The arrangement appears to go against the Vatican's controversial December 2023 "Fiducia Supplicans" guidance, which caused an uproar within the Catholic Church globally for permitting "spontaneous blessings" for same-sex couples.

The guidance stops short of permitting the blessing of gay marriage, but allows a blessing for "people who come spontaneously to ask for a blessing show by this request their sincere openness to transcendence, the confidence of their hearts that they do not trust in their own strength alone, their need for God, and their desire to break out of the narrow confines of this world, enclosed in its limitations."

The guidance further stipulates that such blessings are to be "non-ritualized" and not something that could be confused for a formal marriage covenant or approval of homosexual behavior.

Neither Watson nor Stan "JR" Zerkowski, who serves as director of the church's LGBTQ+ Ministry, responded to The Christian Post's request for comment by the time of publication.

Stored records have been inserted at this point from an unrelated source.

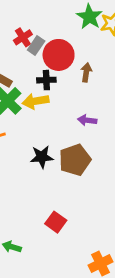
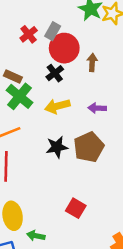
gray rectangle: (36, 45) -> (53, 31), moved
black cross: (46, 80) -> (55, 73), turned -30
yellow arrow: (36, 101) -> (57, 106), moved

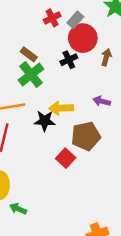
yellow arrow: (57, 106) -> (61, 108), moved
black star: (57, 147) -> (45, 121), moved
red square: (76, 208) -> (66, 158), moved

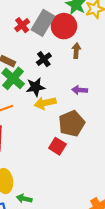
gray rectangle: (75, 20) -> (43, 23), size x1.6
red circle: (83, 38) -> (64, 26), moved
black star: (45, 121) -> (35, 87), moved

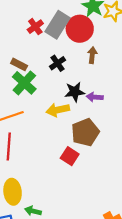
black star: (35, 87) -> (75, 92), moved

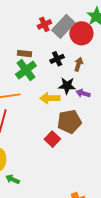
brown arrow: (92, 55) -> (79, 64), moved
brown rectangle: (19, 64) -> (25, 54), turned -32

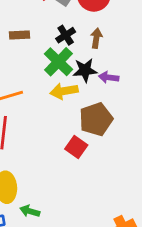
green cross: (26, 70) -> (58, 62), moved

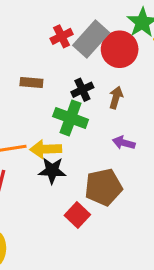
green cross: (58, 62) -> (71, 118), turned -32
black star: (85, 70) -> (52, 171), moved
yellow arrow: (64, 91) -> (46, 149), moved

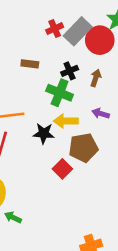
yellow arrow: (46, 149) -> (66, 121), moved

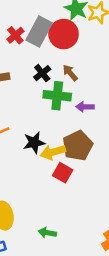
brown arrow: (96, 78) -> (70, 73), turned -42
green cross: (60, 93) -> (57, 96), moved
yellow arrow: (66, 121) -> (53, 152), moved
green arrow: (13, 217) -> (47, 233), moved

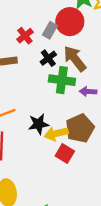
gray rectangle: (39, 31) -> (50, 30), moved, size x0.6
red cross: (15, 35) -> (25, 36), moved
brown arrow: (70, 73) -> (75, 59), size x1.6

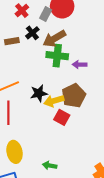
red cross: (25, 36) -> (22, 11), moved
black cross: (48, 58) -> (32, 33), moved
brown arrow: (75, 59) -> (54, 39), moved, turned -80

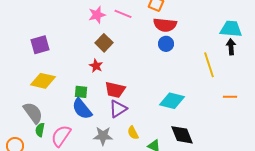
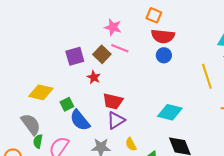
pink line: (123, 14) -> (120, 48), moved
pink star: (97, 15) -> (113, 27), moved, turned 30
purple square: (40, 45) -> (75, 56), moved
green square: (81, 92) -> (67, 104), moved, turned -32

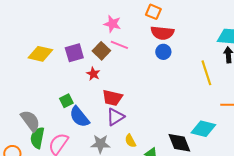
yellow diamond: (41, 92) -> (40, 54), moved
cyan diamond: (170, 112) -> (203, 129), moved
green semicircle: (38, 141) -> (37, 138), size x1.5

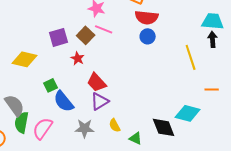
yellow diamond: (40, 54) -> (25, 59), moved
red trapezoid: (112, 98) -> (97, 82), turned 35

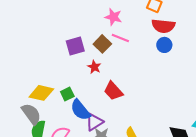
yellow diamond: (25, 59) -> (41, 93), moved
purple triangle: (100, 101) -> (94, 122), moved

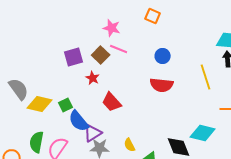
red semicircle: (163, 26) -> (162, 85), moved
gray semicircle: (31, 114) -> (19, 89), moved

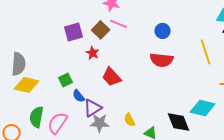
gray semicircle: (19, 89) -> (19, 64), turned 40
yellow diamond: (40, 104) -> (27, 85), moved
blue semicircle: (79, 121) -> (79, 96), size x0.6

The website of Historic St. Paul Catholic Church, which was built in 1865, is replete with LGBTQ-related content, including an image that depicts the Virgin Mary cradling a child while wrapped in an LGBT pride flag.

"Mother, the rainbow is the lasting sign of God's covenant; as God's love wrapped you in grace, may it also wrap your LGBTQ+ children and assure them of God's love," the website wrote beneath the image, which also provided a prayer to "Our Mother of Pride."

Zerkowski, who received a handwritten note of support from Pope Francis in 2023 praising him for his ministry outreach to the LGBTQ community, penned an article for the parish website last week that appears to liken the mystery of the Trinity to the "mystery" of the trans experience.

"I'll never understand the transgender experience it is a mystery to me. But I accept it as the beautiful reality of some of my siblings and as a manifestation of God's mysterious life," Zerkowski wrote. "As a gay man, I may never understand the heterosexual experience, but I appreciate and love those who live and love a bit differently than I do."

"I understand that encountering others is a glorious encounter with the Trinity every time someone else's life is a mystery to me or when we celebrate and live our appreciation for the incredible diversity that we live among. It all points to and reveals the Divine Creator, Redeemer and Spirit!" he added.

The Diocese of Lexington also made headlines last month when Brother Christian Matson, a Catholic diocesan hermit, came out as trans-identifying with the permission of Lexington Bishop John Stowe, who has openly supported the LGBT community and once described them as an example of "unselfish love."

"You've got to deal with us because God has called us into this church," Matson was quoted as saying. "It's not your church to kick us out of — this is God's church, and God has called us and engrafted us into it."

Francis raised eyebrows during an interview last month on "60 Minutes," during which he clarified that "Fuducia supplicans" does not permit the blessing of a homosexual union itself, but simply the two individual homosexuals engaging in the union.

"What I allowed was not to bless the union; that cannot be done, because that is not the sacrament," he said. "I cannot. The Lord made it that way. But to bless each person? Yes. The blessing is for everyone."